Across these entries, count the lines holding the string "رایگان"; the number is the whole answer.

(EXERCISE INPUT begins)

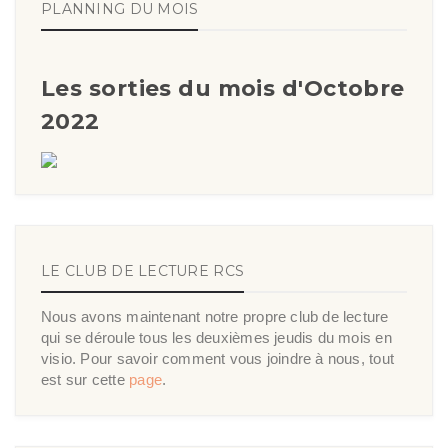
PLANNING DU MOIS
Les sorties du mois d'Octobre
2022
LE CLUB DE LECTURE RCS
Nous avons maintenant notre propre club de lecture
qui se déroule tous les deuxièmes jeudis du mois en
visio. Pour savoir comment vous joindre à nous, tout
est sur cette
page
.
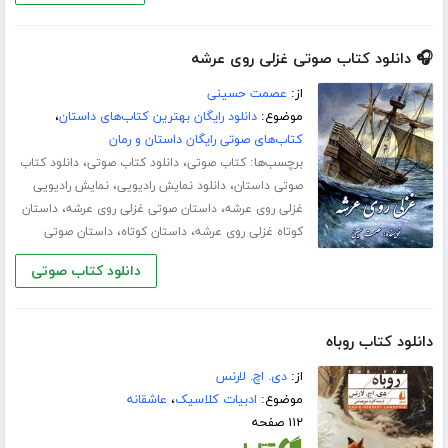
🎧 دانلود کتاب صوتی غزلی روی عرشه
از:
عصمت حسینی
موضوع:
دانلود رایگان بهترین کتاب‌های داستان
،
کتاب‌های صوتی رایگان داستان و رمان
برچسب‌ها:
،
،
کتاب صوتی
دانلود کتاب صوتی
دانلود کتاب
،
،
صوتی داستان
دانلود نمایش رادیویی
نمایش رادیویی
،
،
غزلی روی عرشه
داستان صوتی غزلی روی عرشه
داستان
،
،
کوتاه غزلی روی عرشه
داستان کوتاه
داستان صوتی
دانلود کتاب صوتی
دانلود کتاب روباه
از:
دی. اچ. لارنس
موضوع:
ادبیات کلاسیک
،
عاشقانه
۱۱۲ صفحه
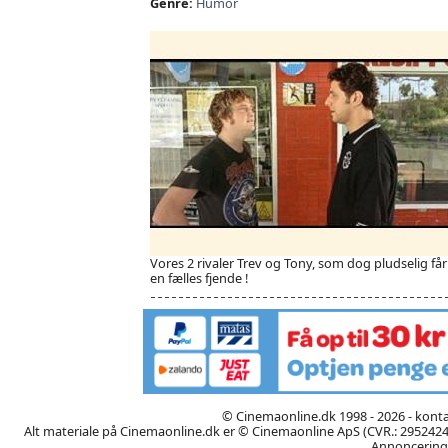
Genre:
Humor
Vores 2 rivaler Trev og Tony, som dog pludselig får
en fælles fjende !
© Cinemaonline.dk 1998 - 2026 - kont
Alt materiale på Cinemaonline.dk er © Cinemaonline ApS (CVR.: 29524246)
Annoncering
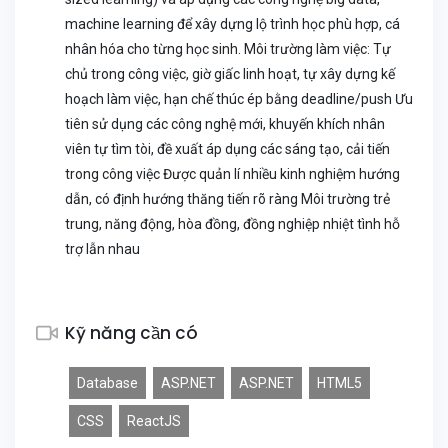
machine learning để xây dựng lộ trình học phù hợp, cá
nhân hóa cho từng học sinh. Môi trường làm việc: Tự
chủ trong công việc, giờ giấc linh hoạt, tự xây dựng kế
hoạch làm việc, hạn chế thúc ép bằng deadline/push Ưu
tiên sử dụng các công nghệ mới, khuyến khích nhân
viên tự tìm tòi, đề xuất áp dụng các sáng tạo, cải tiến
trong công việc Được quản lí nhiều kinh nghiệm hướng
dẫn, có định hướng thăng tiến rõ ràng Môi trường trẻ
trung, năng động, hòa đồng, đồng nghiệp nhiệt tình hỗ
trợ lẫn nhau
Kỹ năng cần có
Database
ASP.NET
ASP.NET
HTML5
CSS
ReactJS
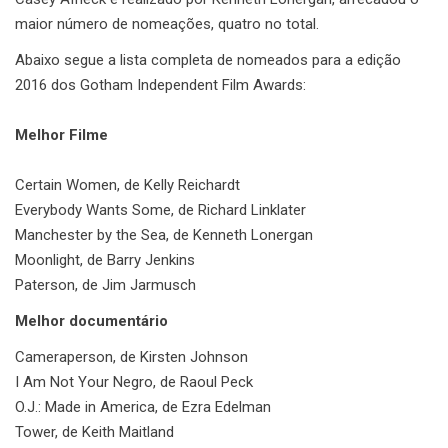
maior número de nomeações, quatro no total.
Abaixo segue a lista completa de nomeados para a edição
2016 dos Gotham Independent Film Awards:
Melhor Filme
Certain Women, de Kelly Reichardt
Everybody Wants Some, de Richard Linklater
Manchester by the Sea, de Kenneth Lonergan
Moonlight, de Barry Jenkins
Paterson, de Jim Jarmusch
Melhor documentário
Cameraperson, de Kirsten Johnson
I Am Not Your Negro, de Raoul Peck
O.J.: Made in America, de Ezra Edelman
Tower, de Keith Maitland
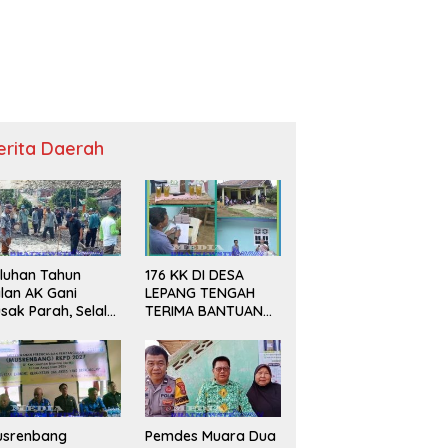
erita Daerah
luhan Tahun
176 KK DI DESA
lan AK Gani
LEPANG TENGAH
sak Parah, Selalu
TERIMA BANTUAN
ndapat PHP Janji
BERAS DAN MINYAK
litik
GORENG UNTUK
DUA BULAN
usrenbang
Pemdes Muara Dua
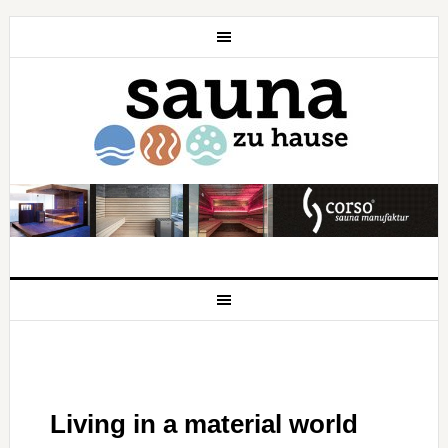
Living in a material world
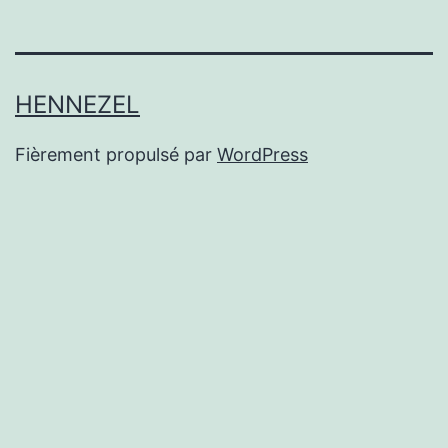
HENNEZEL
Fièrement propulsé par
WordPress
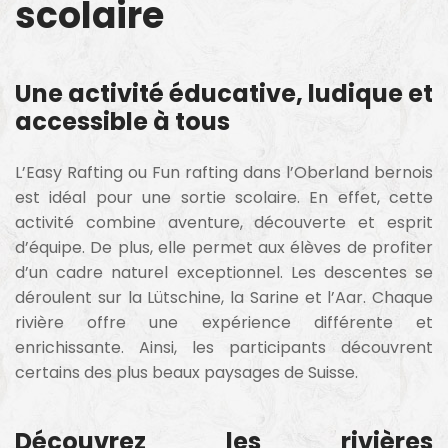
scolaire
Une activité éducative, ludique et
accessible à tous
L’Easy Rafting ou Fun rafting dans l’Oberland bernois
est idéal pour une sortie scolaire. En effet, cette
activité combine aventure, découverte et esprit
d’équipe. De plus, elle permet aux élèves de profiter
d’un cadre naturel exceptionnel. Les descentes se
déroulent sur la Lütschine, la Sarine et l’Aar. Chaque
rivière offre une expérience différente et
enrichissante. Ainsi, les participants découvrent
certains des plus beaux paysages de Suisse.
Découvrez les rivières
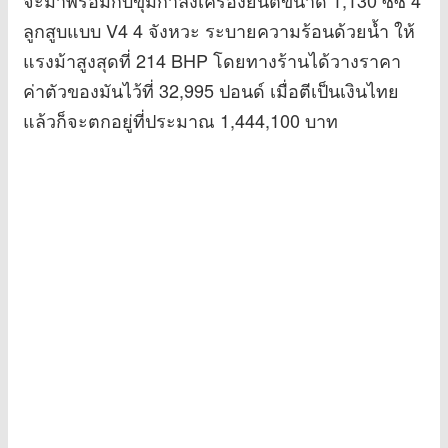
ลูกสูบแบบ V4 4 จังหวะ ระบายความร้อนด้วยน้ำ ให้
แรงม้าสูงสุดที่ 214 BHP โดยทางร้านได้วางราคา
ค่าตัวของมันไว้ที่ 32,995 ปอนด์ เมื่อตีเป็นเงินไทย
แล้วก็จะตกอยู่ที่ประมาณ 1,444,100 บาท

(EXERCISE INPUT ends)

* [OUTPUT FOR THIS EXERCISE] 2